O BRASIL E A GUERRA NOS EUA

Política

A disputa pela presidência da maior potência e uma das mais sólidas democracias mundiais nunca foi tão agressiva. A GME entrevistou especialistas em política e economia internacional para mostrar como ficaria o Brasil com Hillary ou Trump no poder.

De São Paulo -- Façam suas apostas: O que muda para o Brasil a partir da definição, neste início de novembro, do novo presidente da nação mais poderosa do mundo? A depender do resultado, a disputa entre a candidata do partido Democrata, Hillary Clinton, e o empresário-apresentador que se impôs como representante dos Republicanos, Donald Trump, pode impactar diferentemente as relações políticas e comerciais entre os dois países.

Sabe-se que o peso do Brasil no debate eleitoral americano é pouco relevante, embora o país seja “top 10” – justamente na 10ª posição – entre os maiores parceiros comerciais dos Estados Unidos. Mas entender para que lado soprarão os ventos que moverão a maior economia do planeta nos próximos anos pode ser crucial para as empresas e setores estratégicos brasileiros.

A Gazeta Mercantil Experience foi a campo para ouvir especialistas sobre economia e relações internacionais para ajudar compreender como a eleição de Hillary ou Trump impactaria os nossos interesses. Segundo todos os entrevistados, Trump provavelmente não conseguiria implementar boa parte de suas propostas mais controversas, já que o Congresso americano tem muito poder. No caso de Hillary, acreditam que ela promoveria uma continuidade das políticas de Obama, o que em tese seria bom para o Brasil.

Poder de decisão

O cientista político Gunther Rudzit, doutor em Segurança Internacional especializado em política dos Estados Unidos e coordenador do curso de Relações Internacionais das Faculdades Integradas Rio Branco observa que, muito mais importante do que quem vai ocupar a Casa Branca, é acompanhar com mais atenção a composição do Congresso.
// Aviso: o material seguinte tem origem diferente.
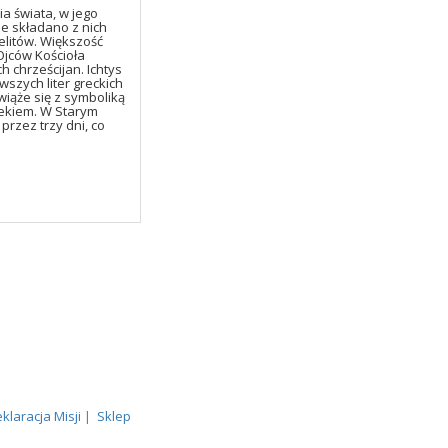
a świata, w jego
ie składano z nich
elitów. Większość
Ojców Kościoła
chrześcijan. Ichtys
wszych liter greckich
 wiąże się z symboliką
iekiem. W Starym
przez trzy dni, co
klaracja Misji
|
Sklep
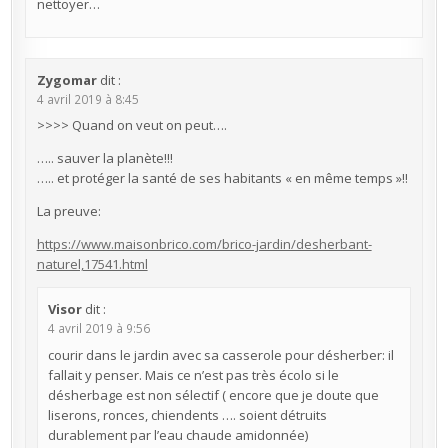
nettoyer…
Zygomar
dit :
4 avril 2019 à 8:45
>>>> Quand on veut on peut….
….. sauver la planète!!!
….. et protéger la santé de ses habitants « en même temps »!!
La preuve:
https://www.maisonbrico.com/brico-jardin/desherbant-
naturel,17541.html
Visor
dit :
4 avril 2019 à 9:56
courir dans le jardin avec sa casserole pour désherber: il
fallait y penser. Mais ce n’est pas très écolo si le
désherbage est non sélectif ( encore que je doute que
liserons, ronces, chiendents …. soient détruits
durablement par l’eau chaude amidonnée)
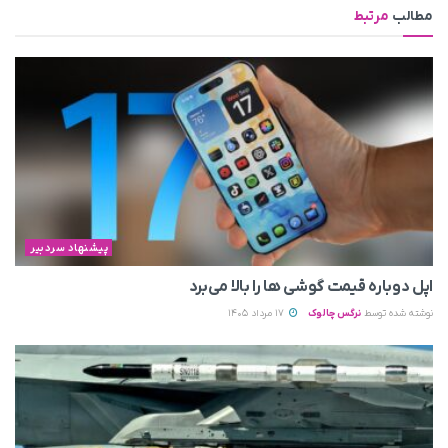
مطالب
مرتبط
پیشنهاد سردبیر
اپل دوباره قیمت‌ گوشی ها را بالا می‌برد
نوشته شده توسط
نرگس چالوک
17 مرداد 1405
“A descentralização do poder nos Estados Unidos é muito grande, tendo como principal diferença em relação ao Brasil o poder final de decisão do Congresso. Ou seja, na prática, a capacidade de decisão do presidente norte-americano é limitada, ficando restrita à política externa e de defesa”. E mesmo nestes casos, explica Rudzit, os parlamentares podem delimitar a atuação do presidente com a manipulação de recursos no orçamento.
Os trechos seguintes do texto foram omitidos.